Segment Open
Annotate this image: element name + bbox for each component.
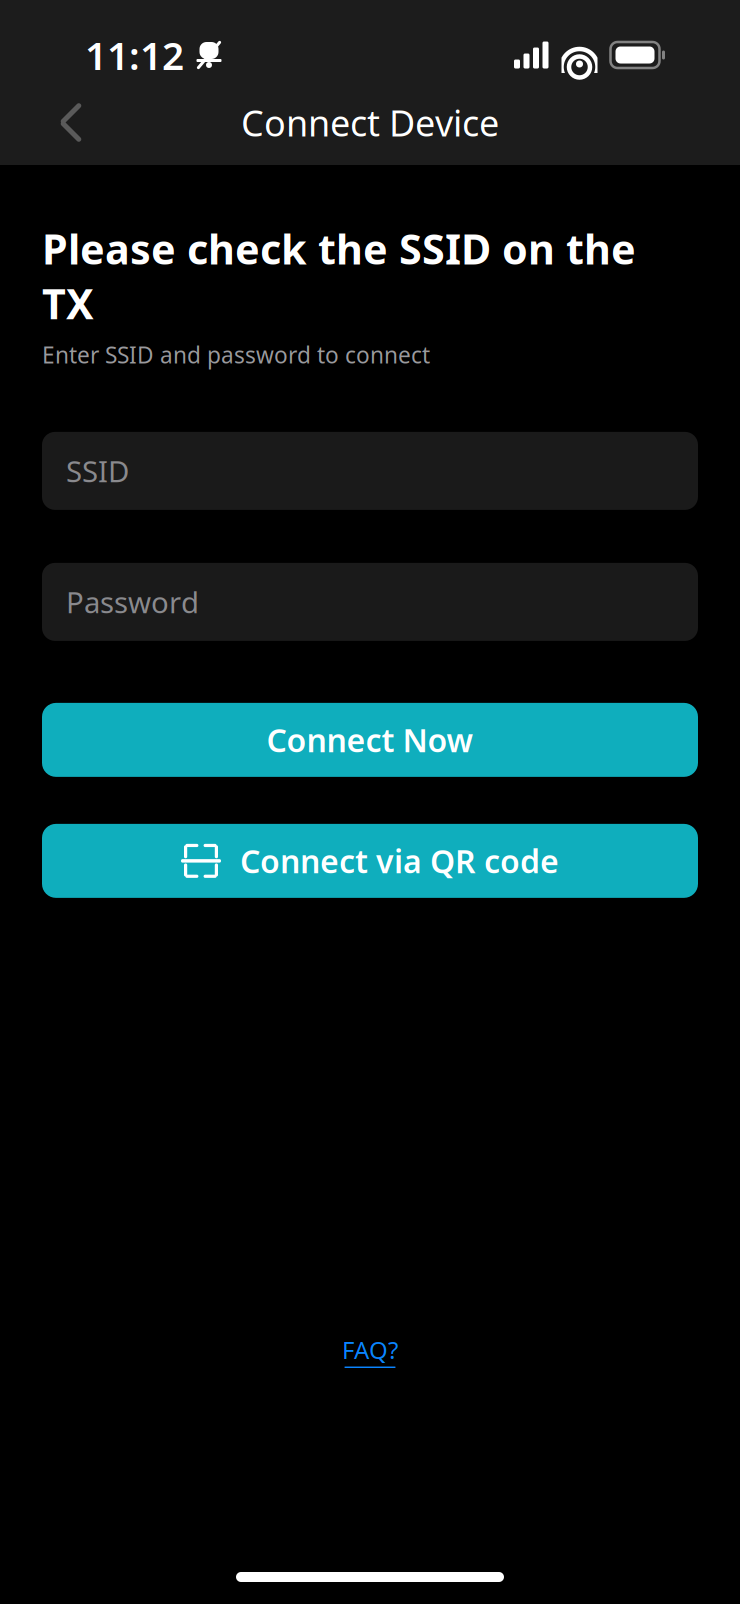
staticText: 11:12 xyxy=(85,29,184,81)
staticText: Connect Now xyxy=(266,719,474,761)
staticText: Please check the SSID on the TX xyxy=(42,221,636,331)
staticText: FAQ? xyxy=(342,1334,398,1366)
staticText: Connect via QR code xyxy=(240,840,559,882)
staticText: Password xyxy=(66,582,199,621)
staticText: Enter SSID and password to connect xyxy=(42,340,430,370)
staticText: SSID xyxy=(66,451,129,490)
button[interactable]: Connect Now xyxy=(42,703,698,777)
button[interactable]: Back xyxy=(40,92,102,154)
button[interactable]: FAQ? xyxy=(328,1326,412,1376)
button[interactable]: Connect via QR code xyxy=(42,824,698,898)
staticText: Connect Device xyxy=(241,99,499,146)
Segment Closed
Segment Open
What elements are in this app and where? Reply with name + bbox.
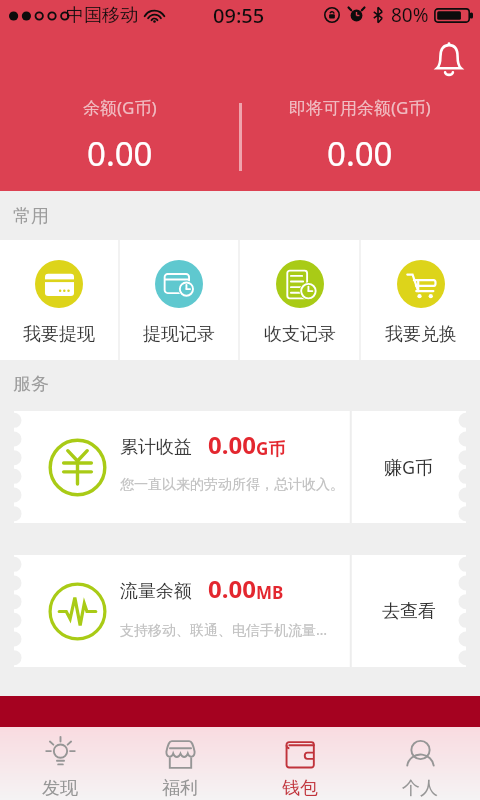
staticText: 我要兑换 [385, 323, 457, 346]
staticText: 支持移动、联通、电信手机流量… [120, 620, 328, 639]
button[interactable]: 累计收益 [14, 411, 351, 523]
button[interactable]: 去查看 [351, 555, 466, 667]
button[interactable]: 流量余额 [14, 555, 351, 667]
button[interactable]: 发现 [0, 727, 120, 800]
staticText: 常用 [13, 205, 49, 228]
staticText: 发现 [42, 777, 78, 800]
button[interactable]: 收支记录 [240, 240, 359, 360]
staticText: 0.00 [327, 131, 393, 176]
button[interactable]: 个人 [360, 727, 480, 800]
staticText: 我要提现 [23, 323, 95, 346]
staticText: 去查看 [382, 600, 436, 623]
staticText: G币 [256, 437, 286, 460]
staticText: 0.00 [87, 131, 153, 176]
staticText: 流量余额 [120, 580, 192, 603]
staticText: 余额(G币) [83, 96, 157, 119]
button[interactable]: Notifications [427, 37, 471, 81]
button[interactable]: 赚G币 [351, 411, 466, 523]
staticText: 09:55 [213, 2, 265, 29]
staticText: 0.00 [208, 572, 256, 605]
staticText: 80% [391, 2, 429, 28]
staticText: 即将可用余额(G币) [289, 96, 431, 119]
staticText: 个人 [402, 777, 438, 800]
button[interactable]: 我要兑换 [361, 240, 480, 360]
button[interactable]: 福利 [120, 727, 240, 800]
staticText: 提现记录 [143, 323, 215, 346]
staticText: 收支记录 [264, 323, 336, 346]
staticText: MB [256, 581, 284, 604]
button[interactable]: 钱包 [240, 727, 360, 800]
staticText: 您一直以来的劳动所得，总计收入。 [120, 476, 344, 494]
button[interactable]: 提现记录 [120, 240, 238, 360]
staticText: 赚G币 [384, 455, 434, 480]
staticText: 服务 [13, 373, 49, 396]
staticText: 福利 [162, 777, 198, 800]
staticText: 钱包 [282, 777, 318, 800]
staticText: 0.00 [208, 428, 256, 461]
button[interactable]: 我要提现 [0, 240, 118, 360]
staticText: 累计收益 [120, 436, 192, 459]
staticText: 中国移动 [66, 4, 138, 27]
Segment Closed
What lines in the material mention "收支记录"? Copy every one of them.

→ Finished exercise
button[interactable]: 收支记录 [240, 240, 359, 360]
staticText: 收支记录 [264, 323, 336, 346]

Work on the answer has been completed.